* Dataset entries
============================================================

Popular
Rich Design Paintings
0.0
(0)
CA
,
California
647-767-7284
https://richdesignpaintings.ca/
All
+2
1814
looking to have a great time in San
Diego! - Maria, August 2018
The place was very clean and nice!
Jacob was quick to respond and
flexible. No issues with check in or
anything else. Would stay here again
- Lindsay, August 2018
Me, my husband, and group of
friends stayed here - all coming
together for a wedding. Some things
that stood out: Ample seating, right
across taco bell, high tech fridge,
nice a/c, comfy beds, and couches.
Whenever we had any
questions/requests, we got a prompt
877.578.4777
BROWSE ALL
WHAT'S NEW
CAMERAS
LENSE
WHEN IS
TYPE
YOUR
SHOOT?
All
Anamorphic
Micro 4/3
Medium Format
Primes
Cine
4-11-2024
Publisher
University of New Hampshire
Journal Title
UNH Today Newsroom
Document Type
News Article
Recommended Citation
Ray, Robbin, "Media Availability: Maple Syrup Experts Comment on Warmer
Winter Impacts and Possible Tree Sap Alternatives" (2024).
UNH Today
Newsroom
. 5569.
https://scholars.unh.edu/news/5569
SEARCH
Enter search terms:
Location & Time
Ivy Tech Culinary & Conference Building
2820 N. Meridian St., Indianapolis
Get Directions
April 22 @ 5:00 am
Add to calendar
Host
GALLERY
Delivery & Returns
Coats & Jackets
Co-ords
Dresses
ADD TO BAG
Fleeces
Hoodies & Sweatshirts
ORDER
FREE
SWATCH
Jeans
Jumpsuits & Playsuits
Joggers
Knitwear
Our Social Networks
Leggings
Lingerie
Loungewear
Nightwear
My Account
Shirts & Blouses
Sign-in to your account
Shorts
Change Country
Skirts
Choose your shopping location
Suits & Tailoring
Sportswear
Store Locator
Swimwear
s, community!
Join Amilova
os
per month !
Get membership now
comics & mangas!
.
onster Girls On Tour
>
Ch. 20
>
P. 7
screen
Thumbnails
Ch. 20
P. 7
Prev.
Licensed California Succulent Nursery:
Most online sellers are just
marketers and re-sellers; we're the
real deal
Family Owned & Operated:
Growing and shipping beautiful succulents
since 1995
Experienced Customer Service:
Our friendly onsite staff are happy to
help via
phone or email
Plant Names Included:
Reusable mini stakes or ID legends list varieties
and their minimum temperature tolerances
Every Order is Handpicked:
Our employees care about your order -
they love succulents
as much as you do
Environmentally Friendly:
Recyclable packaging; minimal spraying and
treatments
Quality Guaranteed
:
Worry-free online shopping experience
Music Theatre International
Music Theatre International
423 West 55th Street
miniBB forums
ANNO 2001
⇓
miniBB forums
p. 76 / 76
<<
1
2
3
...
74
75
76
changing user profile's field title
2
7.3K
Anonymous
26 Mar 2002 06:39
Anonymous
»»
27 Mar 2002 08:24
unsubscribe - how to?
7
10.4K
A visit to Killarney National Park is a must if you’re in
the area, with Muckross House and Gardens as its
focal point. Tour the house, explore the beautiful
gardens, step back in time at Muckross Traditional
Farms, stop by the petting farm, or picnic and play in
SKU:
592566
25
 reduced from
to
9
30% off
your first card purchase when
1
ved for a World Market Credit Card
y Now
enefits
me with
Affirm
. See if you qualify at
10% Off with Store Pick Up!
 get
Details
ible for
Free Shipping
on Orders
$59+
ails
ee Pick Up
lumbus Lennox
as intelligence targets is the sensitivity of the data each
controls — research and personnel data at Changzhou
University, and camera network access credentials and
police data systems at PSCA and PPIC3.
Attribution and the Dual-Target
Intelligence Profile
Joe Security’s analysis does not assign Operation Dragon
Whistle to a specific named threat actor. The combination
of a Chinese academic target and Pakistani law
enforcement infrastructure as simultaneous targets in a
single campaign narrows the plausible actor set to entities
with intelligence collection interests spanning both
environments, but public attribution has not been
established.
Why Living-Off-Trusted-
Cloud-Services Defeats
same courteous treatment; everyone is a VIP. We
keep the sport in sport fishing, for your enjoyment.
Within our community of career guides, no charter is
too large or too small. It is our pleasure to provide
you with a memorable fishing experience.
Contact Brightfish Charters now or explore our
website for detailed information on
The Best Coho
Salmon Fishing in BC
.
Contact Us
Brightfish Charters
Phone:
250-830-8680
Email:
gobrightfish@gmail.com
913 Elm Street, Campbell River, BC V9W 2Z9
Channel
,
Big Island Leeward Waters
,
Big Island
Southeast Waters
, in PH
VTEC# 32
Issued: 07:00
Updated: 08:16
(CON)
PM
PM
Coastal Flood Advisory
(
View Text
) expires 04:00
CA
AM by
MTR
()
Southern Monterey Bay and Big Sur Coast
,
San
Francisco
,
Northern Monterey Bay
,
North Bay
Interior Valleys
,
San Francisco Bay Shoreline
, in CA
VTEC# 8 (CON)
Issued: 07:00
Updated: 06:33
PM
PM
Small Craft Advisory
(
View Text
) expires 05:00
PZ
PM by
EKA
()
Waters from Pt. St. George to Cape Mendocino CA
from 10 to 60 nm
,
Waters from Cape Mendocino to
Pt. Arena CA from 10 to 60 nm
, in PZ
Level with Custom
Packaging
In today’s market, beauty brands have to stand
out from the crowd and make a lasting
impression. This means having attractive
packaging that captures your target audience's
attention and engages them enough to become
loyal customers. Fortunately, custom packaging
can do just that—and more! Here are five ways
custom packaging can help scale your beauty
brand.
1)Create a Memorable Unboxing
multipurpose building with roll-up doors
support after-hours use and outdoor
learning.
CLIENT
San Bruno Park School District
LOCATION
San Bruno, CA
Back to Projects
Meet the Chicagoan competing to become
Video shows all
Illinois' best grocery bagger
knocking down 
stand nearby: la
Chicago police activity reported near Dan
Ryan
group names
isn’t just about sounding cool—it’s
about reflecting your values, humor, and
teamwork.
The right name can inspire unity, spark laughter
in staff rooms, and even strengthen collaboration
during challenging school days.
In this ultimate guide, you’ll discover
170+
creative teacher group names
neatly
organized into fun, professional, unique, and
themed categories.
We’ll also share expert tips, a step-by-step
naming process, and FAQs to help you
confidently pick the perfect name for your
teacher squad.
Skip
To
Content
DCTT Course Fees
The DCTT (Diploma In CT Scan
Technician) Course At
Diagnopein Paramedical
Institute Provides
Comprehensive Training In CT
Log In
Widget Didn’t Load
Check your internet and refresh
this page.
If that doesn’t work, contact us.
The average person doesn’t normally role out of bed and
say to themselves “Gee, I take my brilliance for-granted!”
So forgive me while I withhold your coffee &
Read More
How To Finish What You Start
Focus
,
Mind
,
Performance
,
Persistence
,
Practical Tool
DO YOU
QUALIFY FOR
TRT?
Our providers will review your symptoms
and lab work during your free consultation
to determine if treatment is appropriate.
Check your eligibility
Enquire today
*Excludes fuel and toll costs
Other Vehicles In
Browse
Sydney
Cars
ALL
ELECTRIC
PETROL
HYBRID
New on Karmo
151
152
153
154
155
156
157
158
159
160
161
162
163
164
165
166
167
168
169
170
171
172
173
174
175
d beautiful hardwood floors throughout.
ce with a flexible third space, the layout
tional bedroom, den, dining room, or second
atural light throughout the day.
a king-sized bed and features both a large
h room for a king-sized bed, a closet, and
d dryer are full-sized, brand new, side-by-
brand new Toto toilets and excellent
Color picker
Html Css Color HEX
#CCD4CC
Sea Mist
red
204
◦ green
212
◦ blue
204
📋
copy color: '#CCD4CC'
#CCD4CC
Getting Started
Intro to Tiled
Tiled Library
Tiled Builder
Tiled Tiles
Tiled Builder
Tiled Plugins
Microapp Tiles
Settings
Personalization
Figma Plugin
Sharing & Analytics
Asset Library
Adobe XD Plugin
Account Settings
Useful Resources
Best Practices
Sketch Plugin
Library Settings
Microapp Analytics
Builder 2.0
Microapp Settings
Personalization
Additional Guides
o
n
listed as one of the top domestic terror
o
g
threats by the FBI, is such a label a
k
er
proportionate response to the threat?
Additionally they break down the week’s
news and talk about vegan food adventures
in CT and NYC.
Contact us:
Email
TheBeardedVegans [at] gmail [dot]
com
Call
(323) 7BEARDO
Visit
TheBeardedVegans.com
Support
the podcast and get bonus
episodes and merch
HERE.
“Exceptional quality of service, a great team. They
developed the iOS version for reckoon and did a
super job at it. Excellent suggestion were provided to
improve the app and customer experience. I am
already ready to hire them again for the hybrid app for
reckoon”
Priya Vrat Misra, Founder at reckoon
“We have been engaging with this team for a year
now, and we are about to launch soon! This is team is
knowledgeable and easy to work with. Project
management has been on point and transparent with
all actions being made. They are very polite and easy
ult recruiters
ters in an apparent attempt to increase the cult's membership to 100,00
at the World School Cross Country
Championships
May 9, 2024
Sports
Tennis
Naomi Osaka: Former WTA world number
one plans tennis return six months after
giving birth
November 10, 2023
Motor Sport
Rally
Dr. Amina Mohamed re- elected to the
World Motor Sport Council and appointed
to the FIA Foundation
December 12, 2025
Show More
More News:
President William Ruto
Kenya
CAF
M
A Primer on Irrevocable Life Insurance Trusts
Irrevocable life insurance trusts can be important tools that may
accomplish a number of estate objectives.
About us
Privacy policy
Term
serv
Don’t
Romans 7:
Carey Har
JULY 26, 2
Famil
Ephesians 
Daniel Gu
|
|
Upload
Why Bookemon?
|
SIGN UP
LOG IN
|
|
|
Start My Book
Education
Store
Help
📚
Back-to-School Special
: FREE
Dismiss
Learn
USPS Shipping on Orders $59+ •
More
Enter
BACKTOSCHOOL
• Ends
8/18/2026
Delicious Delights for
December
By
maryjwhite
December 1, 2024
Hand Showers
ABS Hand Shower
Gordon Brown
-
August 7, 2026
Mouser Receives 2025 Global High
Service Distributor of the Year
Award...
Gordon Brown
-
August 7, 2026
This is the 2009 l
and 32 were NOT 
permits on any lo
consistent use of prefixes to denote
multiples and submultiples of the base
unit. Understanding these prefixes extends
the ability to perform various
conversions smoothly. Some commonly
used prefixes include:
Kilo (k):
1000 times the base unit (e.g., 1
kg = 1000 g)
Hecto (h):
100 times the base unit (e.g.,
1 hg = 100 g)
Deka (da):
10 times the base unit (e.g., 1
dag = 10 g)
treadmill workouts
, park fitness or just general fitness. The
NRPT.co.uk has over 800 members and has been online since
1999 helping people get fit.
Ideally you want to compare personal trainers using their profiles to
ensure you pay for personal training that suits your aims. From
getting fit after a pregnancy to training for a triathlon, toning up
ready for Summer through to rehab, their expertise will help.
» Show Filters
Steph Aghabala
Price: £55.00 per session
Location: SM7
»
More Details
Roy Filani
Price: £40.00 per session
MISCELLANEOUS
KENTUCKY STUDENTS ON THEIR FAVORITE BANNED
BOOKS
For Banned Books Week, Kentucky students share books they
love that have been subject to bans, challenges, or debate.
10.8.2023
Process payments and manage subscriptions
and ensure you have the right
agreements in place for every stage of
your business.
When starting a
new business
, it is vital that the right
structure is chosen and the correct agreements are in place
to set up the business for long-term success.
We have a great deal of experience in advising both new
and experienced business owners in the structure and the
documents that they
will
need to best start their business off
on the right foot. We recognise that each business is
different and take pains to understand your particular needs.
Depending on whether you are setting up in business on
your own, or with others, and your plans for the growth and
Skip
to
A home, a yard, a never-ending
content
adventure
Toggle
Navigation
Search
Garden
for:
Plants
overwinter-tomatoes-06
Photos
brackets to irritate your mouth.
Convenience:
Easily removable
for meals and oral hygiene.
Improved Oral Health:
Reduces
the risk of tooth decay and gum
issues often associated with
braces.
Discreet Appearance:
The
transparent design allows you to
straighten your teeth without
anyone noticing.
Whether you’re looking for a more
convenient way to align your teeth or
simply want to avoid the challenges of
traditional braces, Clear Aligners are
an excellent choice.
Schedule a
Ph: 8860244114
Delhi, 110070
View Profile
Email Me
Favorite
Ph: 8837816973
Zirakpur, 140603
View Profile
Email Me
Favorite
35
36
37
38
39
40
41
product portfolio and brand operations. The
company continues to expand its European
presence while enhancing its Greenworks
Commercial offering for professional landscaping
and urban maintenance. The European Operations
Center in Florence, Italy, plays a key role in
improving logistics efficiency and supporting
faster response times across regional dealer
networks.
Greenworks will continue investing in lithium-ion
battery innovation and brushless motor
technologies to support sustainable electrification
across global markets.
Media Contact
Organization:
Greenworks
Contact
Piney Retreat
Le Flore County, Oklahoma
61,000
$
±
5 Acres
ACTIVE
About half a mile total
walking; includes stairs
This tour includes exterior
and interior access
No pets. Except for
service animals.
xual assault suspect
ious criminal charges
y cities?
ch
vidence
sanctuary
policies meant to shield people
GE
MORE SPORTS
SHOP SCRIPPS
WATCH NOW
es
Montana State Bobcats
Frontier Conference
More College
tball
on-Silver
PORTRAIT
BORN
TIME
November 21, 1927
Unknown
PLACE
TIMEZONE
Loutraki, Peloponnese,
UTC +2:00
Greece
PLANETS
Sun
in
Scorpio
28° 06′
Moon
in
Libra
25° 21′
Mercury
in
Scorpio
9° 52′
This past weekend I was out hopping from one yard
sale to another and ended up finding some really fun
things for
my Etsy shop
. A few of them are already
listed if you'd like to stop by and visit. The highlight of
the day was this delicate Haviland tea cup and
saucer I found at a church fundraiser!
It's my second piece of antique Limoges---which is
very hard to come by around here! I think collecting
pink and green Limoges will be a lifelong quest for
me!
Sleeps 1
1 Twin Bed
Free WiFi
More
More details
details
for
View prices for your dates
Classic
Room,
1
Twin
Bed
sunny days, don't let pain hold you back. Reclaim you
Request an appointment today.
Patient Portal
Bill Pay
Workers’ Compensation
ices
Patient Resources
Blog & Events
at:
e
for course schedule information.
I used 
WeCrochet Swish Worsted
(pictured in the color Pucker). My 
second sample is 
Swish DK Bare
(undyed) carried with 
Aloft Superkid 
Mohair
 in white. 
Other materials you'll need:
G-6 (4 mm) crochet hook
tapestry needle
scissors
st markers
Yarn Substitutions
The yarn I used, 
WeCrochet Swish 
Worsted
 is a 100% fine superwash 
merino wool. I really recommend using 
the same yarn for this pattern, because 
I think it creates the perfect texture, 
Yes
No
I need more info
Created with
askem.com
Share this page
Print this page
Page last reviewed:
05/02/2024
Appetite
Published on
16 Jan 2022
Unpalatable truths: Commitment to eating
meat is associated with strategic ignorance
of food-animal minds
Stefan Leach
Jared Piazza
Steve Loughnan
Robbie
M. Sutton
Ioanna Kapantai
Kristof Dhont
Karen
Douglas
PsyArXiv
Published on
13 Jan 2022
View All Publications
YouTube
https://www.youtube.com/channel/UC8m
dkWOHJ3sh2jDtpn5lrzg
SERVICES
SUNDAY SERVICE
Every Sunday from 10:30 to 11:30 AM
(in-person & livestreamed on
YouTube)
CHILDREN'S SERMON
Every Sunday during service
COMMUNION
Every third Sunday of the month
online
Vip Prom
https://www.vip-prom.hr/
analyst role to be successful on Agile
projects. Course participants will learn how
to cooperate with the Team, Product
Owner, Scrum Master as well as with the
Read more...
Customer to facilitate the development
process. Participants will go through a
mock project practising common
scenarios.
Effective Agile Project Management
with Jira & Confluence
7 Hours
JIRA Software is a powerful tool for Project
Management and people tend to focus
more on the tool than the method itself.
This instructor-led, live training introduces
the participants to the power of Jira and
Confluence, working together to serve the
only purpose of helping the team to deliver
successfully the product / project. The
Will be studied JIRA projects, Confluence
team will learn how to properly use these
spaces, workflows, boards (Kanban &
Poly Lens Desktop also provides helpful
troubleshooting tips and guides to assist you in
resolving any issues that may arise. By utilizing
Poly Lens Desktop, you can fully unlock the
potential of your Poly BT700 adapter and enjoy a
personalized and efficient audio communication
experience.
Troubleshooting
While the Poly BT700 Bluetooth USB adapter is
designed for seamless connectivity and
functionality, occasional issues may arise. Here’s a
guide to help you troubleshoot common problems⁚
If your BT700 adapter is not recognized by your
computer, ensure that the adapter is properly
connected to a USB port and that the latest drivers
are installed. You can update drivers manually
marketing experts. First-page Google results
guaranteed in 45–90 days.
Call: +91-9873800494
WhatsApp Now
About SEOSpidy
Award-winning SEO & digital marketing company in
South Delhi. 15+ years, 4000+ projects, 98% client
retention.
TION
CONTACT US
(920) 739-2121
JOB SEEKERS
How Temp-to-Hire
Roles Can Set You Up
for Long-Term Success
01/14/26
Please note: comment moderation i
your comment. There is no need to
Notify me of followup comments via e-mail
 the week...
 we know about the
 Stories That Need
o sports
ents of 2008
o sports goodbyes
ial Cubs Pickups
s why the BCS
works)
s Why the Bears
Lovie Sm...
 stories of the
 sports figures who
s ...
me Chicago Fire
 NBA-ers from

============================================================

* Exercise prompt
All that belongs in the answer is the run of lines above from the line containing "April 22 @ 5:00 am" through the line containing "423 West 55th Street", exactly as written.

* Response to this task
April 22 @ 5:00 am
Add to calendar
Host
GALLERY
Delivery & Returns
Coats & Jackets
Co-ords
Dresses
ADD TO BAG
Fleeces
Hoodies & Sweatshirts
ORDER
FREE
SWATCH
Jeans
Jumpsuits & Playsuits
Joggers
Knitwear
Our Social Networks
Leggings
Lingerie
Loungewear
Nightwear
My Account
Shirts & Blouses
Sign-in to your account
Shorts
Change Country
Skirts
Choose your shopping location
Suits & Tailoring
Sportswear
Store Locator
Swimwear
s, community!
Join Amilova
os
per month !
Get membership now
comics & mangas!
.
onster Girls On Tour
>
Ch. 20
>
P. 7
screen
Thumbnails
Ch. 20
P. 7
Prev.
Licensed California Succulent Nursery:
Most online sellers are just
marketers and re-sellers; we're the
real deal
Family Owned & Operated:
Growing and shipping beautiful succulents
since 1995
Experienced Customer Service:
Our friendly onsite staff are happy to
help via
phone or email
Plant Names Included:
Reusable mini stakes or ID legends list varieties
and their minimum temperature tolerances
Every Order is Handpicked:
Our employees care about your order -
they love succulents
as much as you do
Environmentally Friendly:
Recyclable packaging; minimal spraying and
treatments
Quality Guaranteed
:
Worry-free online shopping experience
Music Theatre International
Music Theatre International
423 West 55th Street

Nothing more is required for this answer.